#### How to complete this task:
A word-for-word copy is required of the line containing "has height=2576, width=547." and of each line after it in the material below, through the last one.

#### Material provided:

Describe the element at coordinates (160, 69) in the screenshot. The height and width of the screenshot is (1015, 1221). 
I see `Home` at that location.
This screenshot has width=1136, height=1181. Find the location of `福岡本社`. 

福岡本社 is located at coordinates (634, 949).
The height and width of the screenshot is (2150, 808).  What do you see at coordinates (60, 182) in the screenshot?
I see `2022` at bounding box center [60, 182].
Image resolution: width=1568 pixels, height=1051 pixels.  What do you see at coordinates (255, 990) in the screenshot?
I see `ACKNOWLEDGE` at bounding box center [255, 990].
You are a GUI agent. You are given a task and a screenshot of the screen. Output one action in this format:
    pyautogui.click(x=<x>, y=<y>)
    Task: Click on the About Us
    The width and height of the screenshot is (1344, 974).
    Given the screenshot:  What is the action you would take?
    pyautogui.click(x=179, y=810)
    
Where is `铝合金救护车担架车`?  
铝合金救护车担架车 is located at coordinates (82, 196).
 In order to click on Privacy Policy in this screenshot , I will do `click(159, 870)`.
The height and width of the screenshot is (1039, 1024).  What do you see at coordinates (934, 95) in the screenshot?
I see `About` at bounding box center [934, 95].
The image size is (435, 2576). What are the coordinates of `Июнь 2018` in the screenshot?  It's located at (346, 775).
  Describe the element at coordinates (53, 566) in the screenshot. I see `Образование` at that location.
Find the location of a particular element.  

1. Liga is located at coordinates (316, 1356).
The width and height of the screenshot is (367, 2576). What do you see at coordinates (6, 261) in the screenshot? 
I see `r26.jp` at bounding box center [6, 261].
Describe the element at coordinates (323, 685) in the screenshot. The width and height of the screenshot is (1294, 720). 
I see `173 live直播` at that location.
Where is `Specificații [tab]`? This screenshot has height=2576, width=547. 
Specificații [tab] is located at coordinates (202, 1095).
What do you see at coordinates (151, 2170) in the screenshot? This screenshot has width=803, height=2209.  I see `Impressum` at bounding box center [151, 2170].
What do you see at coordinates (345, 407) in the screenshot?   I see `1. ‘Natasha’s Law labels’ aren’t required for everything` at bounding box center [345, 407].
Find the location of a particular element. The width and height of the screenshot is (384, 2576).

#### Problem solution:
Where is `Specificații [tab]`? This screenshot has height=2576, width=547. 
Specificații [tab] is located at coordinates (202, 1095).
What do you see at coordinates (151, 2170) in the screenshot? This screenshot has width=803, height=2209.  I see `Impressum` at bounding box center [151, 2170].
What do you see at coordinates (345, 407) in the screenshot?   I see `1. ‘Natasha’s Law labels’ aren’t required for everything` at bounding box center [345, 407].
Find the location of a particular element. The width and height of the screenshot is (384, 2576).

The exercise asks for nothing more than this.